The owners and players made a smart play for baseball by agreeing to a new collective bargaining agreement Wednesday evening.
At the moment it appears the CBA could also be good for the Yankees in the not-so-distant future.
With just $57.26 million of payroll commitments currently for the 2019 season — and Manny Machado, Matt Harvey, Josh Donaldson and Bryce Harper possibly free agents following the 2018 season — the Yankees could pounce on high-end talent to augment what they and other organizations believe is a stable of sensational young and inexpensive players, led by Gary Sanchez, and stay under the luxury-tax level.
Such a happening is predicated on prospects turning into contributing big league players, which isn’t always the case.
CC Sabathia ($25 million) and Alex Rodriguez ($21 million) will evaporate from the Yankees’ payroll after the 2017 season, providing financial relief. Masahiro Tanaka could opt out following the upcoming season, which would save the Yankees $45 million.
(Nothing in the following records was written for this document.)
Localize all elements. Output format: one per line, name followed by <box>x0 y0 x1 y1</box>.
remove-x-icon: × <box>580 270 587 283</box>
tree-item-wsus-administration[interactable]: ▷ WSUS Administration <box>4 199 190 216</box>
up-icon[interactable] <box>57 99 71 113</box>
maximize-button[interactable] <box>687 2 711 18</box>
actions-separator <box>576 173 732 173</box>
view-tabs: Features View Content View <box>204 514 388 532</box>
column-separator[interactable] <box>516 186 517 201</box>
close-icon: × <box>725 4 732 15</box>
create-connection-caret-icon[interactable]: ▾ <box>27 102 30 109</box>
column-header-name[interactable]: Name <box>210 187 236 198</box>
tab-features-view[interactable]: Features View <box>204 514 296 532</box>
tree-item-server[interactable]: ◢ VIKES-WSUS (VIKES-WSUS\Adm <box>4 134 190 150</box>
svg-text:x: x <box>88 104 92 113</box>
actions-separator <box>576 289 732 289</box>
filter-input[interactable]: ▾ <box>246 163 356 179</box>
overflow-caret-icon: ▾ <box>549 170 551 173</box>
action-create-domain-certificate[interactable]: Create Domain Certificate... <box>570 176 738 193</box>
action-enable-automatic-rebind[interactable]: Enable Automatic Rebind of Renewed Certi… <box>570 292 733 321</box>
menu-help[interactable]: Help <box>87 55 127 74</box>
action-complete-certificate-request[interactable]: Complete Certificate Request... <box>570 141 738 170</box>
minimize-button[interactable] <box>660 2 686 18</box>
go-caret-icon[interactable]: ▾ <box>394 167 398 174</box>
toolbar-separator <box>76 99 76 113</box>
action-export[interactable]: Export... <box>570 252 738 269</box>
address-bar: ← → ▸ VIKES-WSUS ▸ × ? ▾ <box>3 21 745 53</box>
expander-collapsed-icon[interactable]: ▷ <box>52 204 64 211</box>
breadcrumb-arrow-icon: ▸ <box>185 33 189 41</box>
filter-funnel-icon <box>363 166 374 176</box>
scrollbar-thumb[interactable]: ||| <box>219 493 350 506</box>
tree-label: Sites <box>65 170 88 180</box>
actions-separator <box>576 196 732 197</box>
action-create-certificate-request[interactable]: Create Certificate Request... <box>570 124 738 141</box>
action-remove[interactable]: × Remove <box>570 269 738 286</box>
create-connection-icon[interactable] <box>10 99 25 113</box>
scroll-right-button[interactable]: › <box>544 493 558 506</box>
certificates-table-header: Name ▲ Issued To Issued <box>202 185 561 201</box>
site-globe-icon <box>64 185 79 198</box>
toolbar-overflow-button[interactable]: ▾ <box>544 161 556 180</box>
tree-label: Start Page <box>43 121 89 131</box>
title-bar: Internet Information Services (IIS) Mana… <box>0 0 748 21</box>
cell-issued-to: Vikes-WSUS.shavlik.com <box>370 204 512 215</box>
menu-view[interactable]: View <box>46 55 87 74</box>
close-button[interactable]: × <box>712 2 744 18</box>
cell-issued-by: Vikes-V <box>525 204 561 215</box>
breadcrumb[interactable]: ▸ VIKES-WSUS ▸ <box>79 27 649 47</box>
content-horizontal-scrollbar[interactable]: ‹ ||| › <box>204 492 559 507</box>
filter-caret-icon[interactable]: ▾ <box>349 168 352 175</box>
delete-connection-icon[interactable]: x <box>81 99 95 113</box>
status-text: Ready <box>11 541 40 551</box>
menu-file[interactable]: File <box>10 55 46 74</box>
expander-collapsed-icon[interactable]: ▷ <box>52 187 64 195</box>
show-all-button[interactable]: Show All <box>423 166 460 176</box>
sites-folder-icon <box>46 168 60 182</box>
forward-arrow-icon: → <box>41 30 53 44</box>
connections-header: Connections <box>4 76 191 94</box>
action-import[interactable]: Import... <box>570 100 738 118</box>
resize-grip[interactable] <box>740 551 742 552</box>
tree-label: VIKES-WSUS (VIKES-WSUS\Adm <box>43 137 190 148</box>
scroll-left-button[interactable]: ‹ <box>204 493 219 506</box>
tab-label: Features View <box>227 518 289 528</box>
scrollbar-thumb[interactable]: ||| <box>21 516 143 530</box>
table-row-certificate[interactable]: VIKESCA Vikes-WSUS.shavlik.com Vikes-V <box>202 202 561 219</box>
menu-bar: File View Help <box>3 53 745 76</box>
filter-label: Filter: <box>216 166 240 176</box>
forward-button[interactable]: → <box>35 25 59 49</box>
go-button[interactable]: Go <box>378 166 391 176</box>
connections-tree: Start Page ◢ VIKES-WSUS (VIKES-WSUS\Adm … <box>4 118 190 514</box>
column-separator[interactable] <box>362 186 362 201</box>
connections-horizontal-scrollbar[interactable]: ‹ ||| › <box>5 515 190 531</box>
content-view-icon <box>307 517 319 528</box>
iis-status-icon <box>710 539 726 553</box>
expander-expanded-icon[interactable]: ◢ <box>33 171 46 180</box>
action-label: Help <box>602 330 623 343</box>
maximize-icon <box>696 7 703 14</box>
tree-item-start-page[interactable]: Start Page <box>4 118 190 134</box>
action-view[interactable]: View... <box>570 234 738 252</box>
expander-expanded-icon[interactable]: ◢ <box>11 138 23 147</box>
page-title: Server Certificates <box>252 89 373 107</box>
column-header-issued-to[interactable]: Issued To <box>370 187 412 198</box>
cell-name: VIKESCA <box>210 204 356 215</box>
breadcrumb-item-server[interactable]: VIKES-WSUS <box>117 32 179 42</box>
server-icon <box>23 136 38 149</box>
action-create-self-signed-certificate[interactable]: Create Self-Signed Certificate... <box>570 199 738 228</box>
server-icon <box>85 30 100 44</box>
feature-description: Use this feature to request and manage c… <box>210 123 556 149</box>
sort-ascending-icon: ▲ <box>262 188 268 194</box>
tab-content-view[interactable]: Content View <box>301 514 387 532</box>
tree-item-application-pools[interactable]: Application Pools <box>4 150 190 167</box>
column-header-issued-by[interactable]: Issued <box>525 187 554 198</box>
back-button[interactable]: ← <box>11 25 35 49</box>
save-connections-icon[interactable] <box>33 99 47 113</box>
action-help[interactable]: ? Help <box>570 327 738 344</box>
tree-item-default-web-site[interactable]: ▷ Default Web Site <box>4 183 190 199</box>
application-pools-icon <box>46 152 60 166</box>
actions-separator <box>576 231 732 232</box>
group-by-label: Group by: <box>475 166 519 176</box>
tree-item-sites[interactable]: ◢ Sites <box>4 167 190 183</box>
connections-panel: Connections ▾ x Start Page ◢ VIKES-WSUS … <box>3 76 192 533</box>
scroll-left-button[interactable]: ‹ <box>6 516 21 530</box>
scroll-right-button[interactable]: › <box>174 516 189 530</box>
Of course, 2019 is a long way from this winter, when the Yankees are interested in spending significant dollars for a closer (Aroldis Chapman) and a DH (Edwin Encarnacion).
Yet, two factors in the new CBA help the Yankees regarding the luxury tax, which moves from $189 million to $195 million for the 2017 season. It will be $197 million in 2018, $206 million in 2019, $208 million in 2020 and $210 million in 2021, the final year of the deal.
First, the previous CBA had a multiplier system based on teams’ market size, payroll ranking and past history of revenue growth. The Yankees were ranked first in the multiplier system, which helped determine luxury tax, but that system has been eliminated in the new CBA.
econd, since the Yankees built and operate their own stadium, they get a tax shelter.
Those situations could result in the Yankees eventually dropping to third or fourth on the luxury-tax payout list.
The numbers for 2016 haven’t been released, but after the 2015 season, when the tax threshold was $189 million, the Dodgers shelled out an MLB-leading $43.6 million in taxes. The Yankees were second at $26.1 million.
The Yankees remain engaged with Chapman and Encarnacion, with the latter’s situation possibly determined next week in National Harbor, Md.
“It could get done during the winter meetings,’’ Paul Kinzer, Encarnacion’s agent, told The Post on Thursday. “It’s starting to heat up now.’’
Carlos Beltran and Matt Holliday also are on the Yankees’ list of lineup additions.
The Yankees might not be ready to hand out a five-year deal for $100 million to Encarnacion, who will be 34 in January. But if the price drops, they might be interested in the slugging right-handed hitter, who crushed 42 homers and drove in 127 runs for the Blue Jays this past season. Encarnacion has averaged 39 homers, 110 RBIs and a .912 OPS across the past five years.